We went on our monthly grocery run yesterday. Let's be honest, shopping with kids SUCKS!!! The Easter Bunny was attempting to do some last minute shopping... pretty sure I about blew his cover numerous times w/ the help of Daddy but he managed to grab a few things. After a somewhat drama free day we were on our way back to the homestead when Max had had enough of the car riding.
When Max was really little (and spent most of every trip in the car in a blood curdling scream), I'd crawl in the backseat w/ him while Daddy was driving, it's been awhile since that was required... thank God! But after two days in a row of road tripping more than 10 miles down the road, Max had had enough! In an effort to keep the last 30 minutes of our drive home somewhat quiet we pulled off the side of the road, grabbed a box of Cheese It's from the trunk and took off... that quieted things down for about 5 minutes.
After the snack idea failed we decided it'd be in everyone's best interest for me to crawl to the back. But just as I was getting ready to break the law, Max grew silent. Jaxon on the other hand did not! So I did as I normally do, avoid eye contact w/ Max in the rear view while making small talk w/ his older brother. So what if the only thing that came to mind at the time was, "Look Bubba, a cemetery!"
Jaxon: "Wow Mom, there's a lot of dead people in there!"
Me: "Yep Buddy, there sure are!"
Daddy: No comment loud enough for Jaxon to hear followed by snickering and a "Good one Mommy!"

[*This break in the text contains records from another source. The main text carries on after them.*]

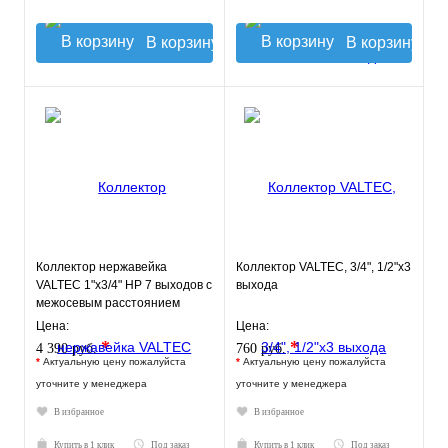
В корзину
В корзину
Коллектор нержавейка
Коллектор VALTEC, 3/4", 1/2"х3
VALTEC 1"х3/4" НР 7 выходов с
выхода
межосевым расстоянием
выходов 50мм
Цена:
Цена:
*
*
4 390 руб.
760 руб.
*
Актуальную цену пожалуйста
*
Актуальную цену пожалуйста
уточните у менеджера
уточните у менеджера
В избранное
В избранное
Купить в 1 клик
Под заказ
Купить в 1 клик
Под заказ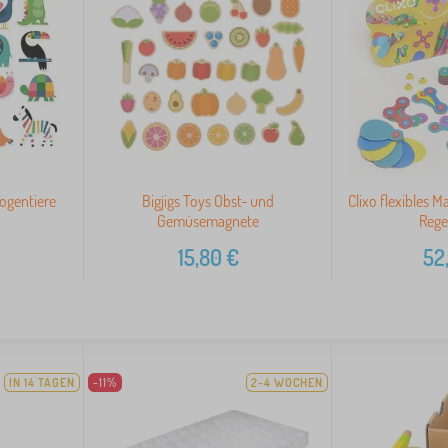
ogentiere
Bigjigs Toys Obst- und
Clixo flexibles M
Gemüsemagnete
Reg
15,80
€
52
IN 14 TAGEN
-11%
2-4 WOCHEN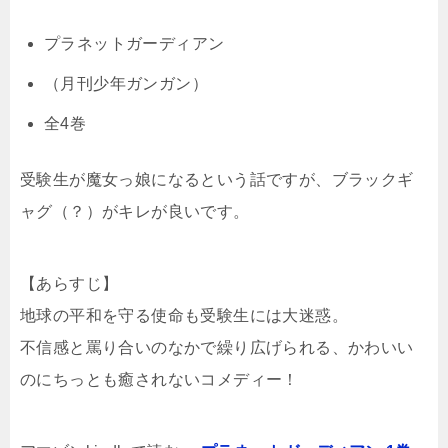
プラネットガーディアン
（月刊少年ガンガン）
全4巻
受験生が魔女っ娘になるという話ですが、ブラックギ
ャグ（？）がキレが良いです。
【あらすじ】
地球の平和を守る使命も受験生には大迷惑。
不信感と罵り合いのなかで繰り広げられる、かわいい
のにちっとも癒されないコメディー！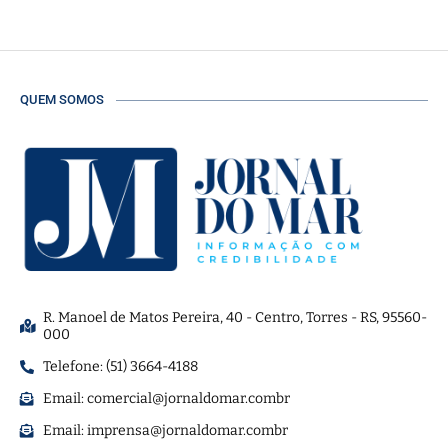
QUEM SOMOS
R. Manoel de Matos Pereira, 40 - Centro, Torres - RS, 95560-
000
Telefone: (51) 3664-4188
Email:
comercial@jornaldomar.combr
Email:
imprensa@jornaldomar.combr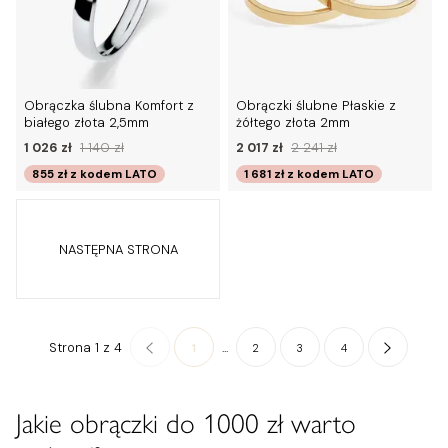
Obrączka ślubna Komfort z
Obrączki ślubne Płaskie z
białego złota 2,5mm
żółtego złota 2mm
1 026 zł
1 140 zł
2 017 zł
2 241 zł
855 zł
z kodem
LATO
1 681 zł
z kodem
LATO
NASTĘPNA STRONA
Strona 1 z 4
...
1
2
3
4
Jakie obrączki do 1000 zł warto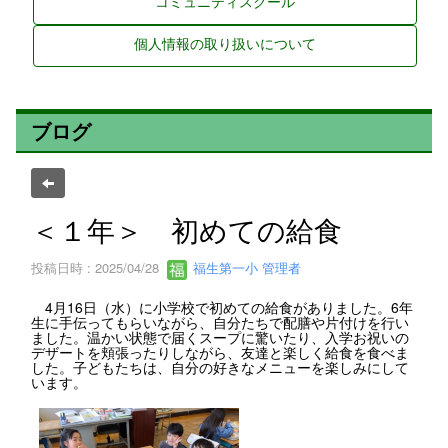
コミュニティスクール
個人情報の取り扱いについて
ブログ
＜１年＞ 初めての給食
投稿日時 : 2025/04/28
福生第一小 管理者
4月16日（水）に小学校で初めての給食がありました。6年
生に手伝ってもらいながら、自分たちで配膳や片付けを行い
ました。温かい状態で届くスープに驚いたり、入学お祝いの
デザートを頬張ったりしながら、友達と楽しく給食を食べま
した。子どもたちは、自分の好きなメニューを楽しみにして
います。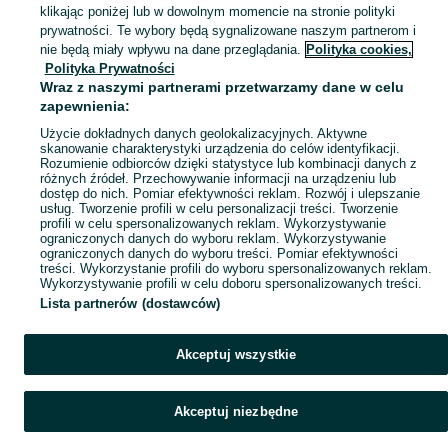
KATEGORIA
klikając poniżej lub w dowolnym momencie na stronie polityki
prywatności. Te wybory będą sygnalizowane naszym partnerom i
nie będą miały wpływu na dane przeglądania.
Polityka cookies,
Mapa kategorii
Polityka Prywatności
Wraz z naszymi partnerami przetwarzamy dane w celu
Mapa miejscowości
zapewnienia:
Mapa ministron
Użycie dokładnych danych geolokalizacyjnych. Aktywne
Popularne wyszukiwania
skanowanie charakterystyki urządzenia do celów identyfikacji.
Rozumienie odbiorców dzięki statystyce lub kombinacji danych z
różnych źródeł. Przechowywanie informacji na urządzeniu lub
dostęp do nich. Pomiar efektywności reklam. Rozwój i ulepszanie
usług. Tworzenie profili w celu personalizacji treści. Tworzenie
profili w celu spersonalizowanych reklam. Wykorzystywanie
ograniczonych danych do wyboru reklam. Wykorzystywanie
ograniczonych danych do wyboru treści. Pomiar efektywności
treści. Wykorzystanie profili do wyboru spersonalizowanych reklam.
Wykorzystywanie profili w celu doboru spersonalizowanych treści.
Lista partnerów (dostawców)
Akceptuj wszystkie
Akceptuj niezbędne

The conversation only got better from there! Jaxon began asking about coffins, why we put people in the ground and finally, "Does Jesus have to dig all those people up to take them to heaven?" Let's just say, I nearly died myself when he asked this! I explained that coffins are magical boxes that basically teleport our loved ones to Heaven to avoid a bunch of gaping holes in the ground.
Daddy got a big kick outta that explanation, but ya know what, it worked! And when we went by yet another cemetery on our way to Kindergarten Round-Up tonight, instead of being grilled about coffins and getting to Heaven, he merely commented from the backseat, "Look Mom, a cemetery!"